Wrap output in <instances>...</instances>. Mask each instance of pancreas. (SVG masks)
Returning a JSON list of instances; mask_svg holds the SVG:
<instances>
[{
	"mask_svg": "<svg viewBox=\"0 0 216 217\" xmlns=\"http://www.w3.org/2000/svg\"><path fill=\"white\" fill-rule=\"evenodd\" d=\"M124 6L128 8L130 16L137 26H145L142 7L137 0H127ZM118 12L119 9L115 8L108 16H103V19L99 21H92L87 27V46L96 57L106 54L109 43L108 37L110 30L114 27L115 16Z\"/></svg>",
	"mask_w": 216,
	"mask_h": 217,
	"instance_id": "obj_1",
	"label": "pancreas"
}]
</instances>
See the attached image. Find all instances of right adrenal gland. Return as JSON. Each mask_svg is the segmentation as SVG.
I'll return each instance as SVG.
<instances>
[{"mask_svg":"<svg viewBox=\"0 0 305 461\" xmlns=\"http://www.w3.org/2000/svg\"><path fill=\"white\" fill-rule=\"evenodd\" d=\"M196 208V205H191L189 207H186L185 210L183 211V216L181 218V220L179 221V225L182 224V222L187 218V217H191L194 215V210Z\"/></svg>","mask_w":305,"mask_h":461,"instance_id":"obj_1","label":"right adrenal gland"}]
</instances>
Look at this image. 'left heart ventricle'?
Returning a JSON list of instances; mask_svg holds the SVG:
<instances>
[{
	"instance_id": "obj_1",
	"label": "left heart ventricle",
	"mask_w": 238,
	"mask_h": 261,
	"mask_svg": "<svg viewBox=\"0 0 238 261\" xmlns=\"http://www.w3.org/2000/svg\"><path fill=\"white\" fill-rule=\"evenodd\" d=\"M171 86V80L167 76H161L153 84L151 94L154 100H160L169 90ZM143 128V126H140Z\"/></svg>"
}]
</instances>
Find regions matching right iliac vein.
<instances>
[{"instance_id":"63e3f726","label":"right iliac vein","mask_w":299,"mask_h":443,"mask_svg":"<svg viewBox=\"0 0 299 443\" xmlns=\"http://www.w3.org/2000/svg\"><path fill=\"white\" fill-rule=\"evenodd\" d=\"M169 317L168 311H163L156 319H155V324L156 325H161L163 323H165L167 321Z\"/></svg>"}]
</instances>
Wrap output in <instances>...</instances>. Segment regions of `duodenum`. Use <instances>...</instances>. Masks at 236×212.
•••••
(Activity):
Transcribe all of the material exactly as it appears.

(Response to the exercise):
Wrap output in <instances>...</instances>. Mask each instance of pancreas. (SVG masks)
Returning a JSON list of instances; mask_svg holds the SVG:
<instances>
[{
	"mask_svg": "<svg viewBox=\"0 0 216 217\" xmlns=\"http://www.w3.org/2000/svg\"><path fill=\"white\" fill-rule=\"evenodd\" d=\"M124 6L128 8L130 16L137 26H145L142 7L137 0H127ZM118 12L119 9L115 8L108 16H103V19L99 21H92L87 27V46L96 57L106 54L109 43L108 37L110 30L114 27L115 16Z\"/></svg>",
	"mask_w": 216,
	"mask_h": 217,
	"instance_id": "obj_1",
	"label": "pancreas"
}]
</instances>
See the attached image. Find all instances of right adrenal gland. Return as JSON. Each mask_svg is the segmentation as SVG.
I'll return each instance as SVG.
<instances>
[{"mask_svg":"<svg viewBox=\"0 0 305 461\" xmlns=\"http://www.w3.org/2000/svg\"><path fill=\"white\" fill-rule=\"evenodd\" d=\"M196 208V205H191L189 207H186L185 210L183 211V216L181 218V220L179 221V225L182 224V222L187 218V217H191L194 215V210Z\"/></svg>","mask_w":305,"mask_h":461,"instance_id":"obj_1","label":"right adrenal gland"}]
</instances>
Look at this image. 'left heart ventricle'?
Returning a JSON list of instances; mask_svg holds the SVG:
<instances>
[{
	"instance_id": "obj_1",
	"label": "left heart ventricle",
	"mask_w": 238,
	"mask_h": 261,
	"mask_svg": "<svg viewBox=\"0 0 238 261\" xmlns=\"http://www.w3.org/2000/svg\"><path fill=\"white\" fill-rule=\"evenodd\" d=\"M171 86V80L167 76H161L153 84L151 94L154 100H160L169 90ZM143 128V126H140Z\"/></svg>"
}]
</instances>
Find regions matching right iliac vein.
<instances>
[{"instance_id":"63e3f726","label":"right iliac vein","mask_w":299,"mask_h":443,"mask_svg":"<svg viewBox=\"0 0 299 443\" xmlns=\"http://www.w3.org/2000/svg\"><path fill=\"white\" fill-rule=\"evenodd\" d=\"M169 317L168 311H163L156 319H155V324L156 325H161L163 323H165L167 321Z\"/></svg>"}]
</instances>
Wrap output in <instances>...</instances>. Segment regions of `duodenum`. Use <instances>...</instances>. Masks at 236×212.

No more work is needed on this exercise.